Tuesday, December 8, 2009

In Greece, 1959-1961 (a)


All the Images may be Clicked to Zoom
Through the Isthmus in the Corinth Canal:
Photo from 1970 (see poster)
Any vessel not more than about 200 ft. can use the Corinth Canal and avoid sailing around the Peloponnesos. These photos are not my first, but they are relatively good. On the canal, still impressive, see Wiki: http://en.wikipedia.org/wiki/Corinth_Canal. The TSS New York, on which I first came to Europe, was barely able to sail through the Canal, though not on the voyage that I took, and I arrived on something smaller, out of Brindisi.
For a few posts I'd like to write about Greece c. 1960 (my stay, minus the holidays in England and some research in South Italy and Sicily, was from the autumn of 1959 through the summer of 1961). My photos from Greece may be of interest since, though I photographed for the beauty of that land and the great-heartedness of the Greeks, I was living there, I knew more and more of the spoken language (until people would ask me whether I was German—Germans being famous for learning to speak Greek better than the rest of us, and I was red-headed, as Greeks tended to think most Germans were—or even, in spite of my looks, Greek-American), and I was just as likely to photograph a scene without a name and without ruins as one in the Blue Guide: using the Canal as a frontispiece is only because that's where I arrived, just as Liverpool is where I arrived, initially, in England. This blog is not a catalogue raisonné of my academic resumé!
Finding all the old slides and negatives is no joke, so I'll just take them as they come to light.
For example, from our trip bus, at a brief stop, here is Euboea as seen from Attica on the road to Scala Oropou, where we would visit the Amphiareion. For the Info, just Search Oropos. This is an introduction to the beauty of Greece, the tourist hotels and the historic sites being amply covered both on line and in the venerable Blue Guide.

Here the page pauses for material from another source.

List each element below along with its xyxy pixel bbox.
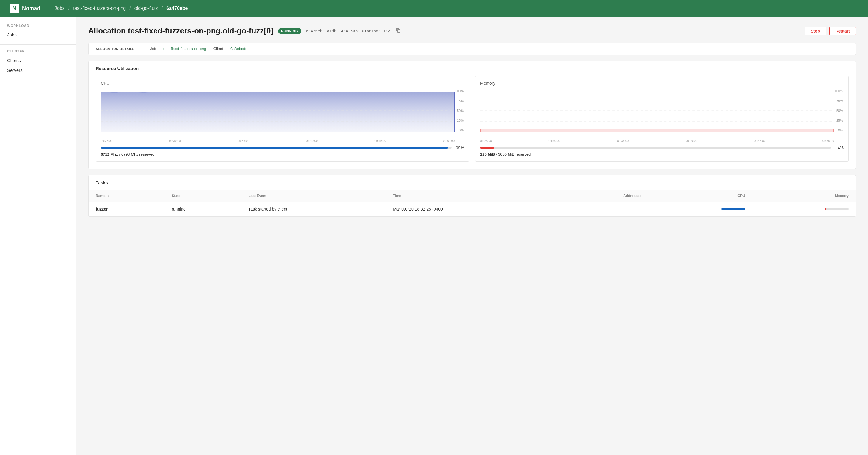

On the way to Scala Oropou, Euboea from Attica. Think of smelling the pines.

Once a week, early in the morning, the donkeys' braying is your alarm to wake up. A decade later, both for traffic control and purportedly for sanitary reasons, donkeys were no longer permitted within the city limits, though the outdoor market, much more stylish and higher off the hog, is still held in the little plateia up the hill from the Marasleion school. The dealers who had donkeys sent them somewhere else between breakfast and siesta time. It is amusing to have seen open-air markets featuring local produce and, at some, local junk, too, re-appear in the USA; the rambler rose that thrives at one corner of my house was a gift purchased at our Saturday Market. But here are two bad, old scans of photos from February of 1961 of the market just above the American School in Athens.


Laiki Agora February 1961
Once on the road, or the sea, for study, touristic photographs, especially at first (and this is autumn of 1959, my only visit as it happens, to Mykonos), often were taken on the fly and towards the end of the day. Old ASA 10 Kodachrome, in any case, though it survives best, was always a dense emulsion, in three layers. We weren't there to see Mykonos windmills, let alone donkey carts and the pet pelican Petros, but for Delos, and persons who have been to Mykonos more recently than 1959 will know whether it has changed very much.

Mykonos Quai, Autumn 1959
One day at Delos, after our reports and all were done, Professor Vanderpool asked if I'd like to climb to the top of Mt. Kynthos—a mountain just my size, for I was not born to climb. On the way up there's a Hellenistic, 2nd century BCE, temple of Serapis, and from the top you can see a number of the Cyclades, not that I can name them from my sunset photos. It is from Kynthos, of course, that Artemis takes her epithet, Kynthia, so that poets like Sir Philip Sidney called Diana, too, Cynthia, whence hundreds of thousands of girls of the western world. I wonder what those poets imagined Kynthos was like, considering their fantasy image of Arcadia. The Cyclades are rocks, the peaks of submarine mountains, and Kynthos is the peak of Delos.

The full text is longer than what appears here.